Thank you for answering. I have found that there are about 6 or 7 'daemon.py' processes in one worker node. Will each core have a 'daemon.py' process? How to decide how many 'daemon.py' processes in one worker node? I have also found that there are many spark related java process in a worker node, so if the java process on worker node is just responsible for communication, why spark needs so many java processes?
Overall, I think the main problem I have for my program is the memory allocation.

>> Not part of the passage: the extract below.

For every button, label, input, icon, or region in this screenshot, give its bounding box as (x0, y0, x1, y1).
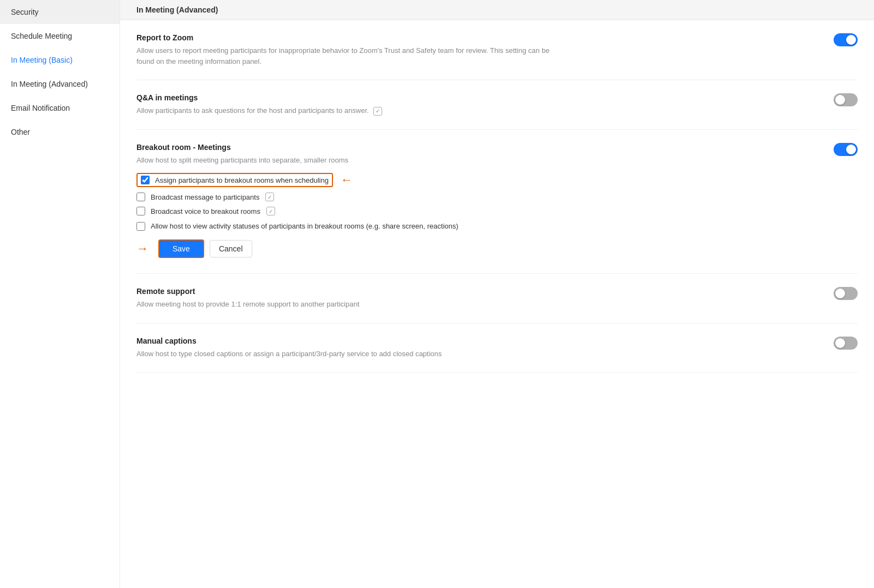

More specifically, in spark-env.sh, there are two options, SPARK_DAEMON_MEMORY and SPARK_DAEMON_JAVA_OPTS. I can also set up spark.executor.memory in SPARK_JAVA_OPTS. So if I have 68g memory in a worker node, how should I distribute memory for these options? At present, I use the default value for SPARK_DAEMON_MEMORY and SPARK_DAEMON_JAVA_OPTS and set spark.executor.memory to 20g. It seems that spark will add rdd to spark.executor.memory and I find that each 'daemon.py' will also consume about 7g memory. Now when running my program for a while, the program will use up all memory on a worker node and the master node will report connection errors. (I have 5 worker nodes, each has 8 cores) So I am a little confused about the jobs that the three options are responsible for and how to distribute memories to them.
Any suggestion will be appreciated.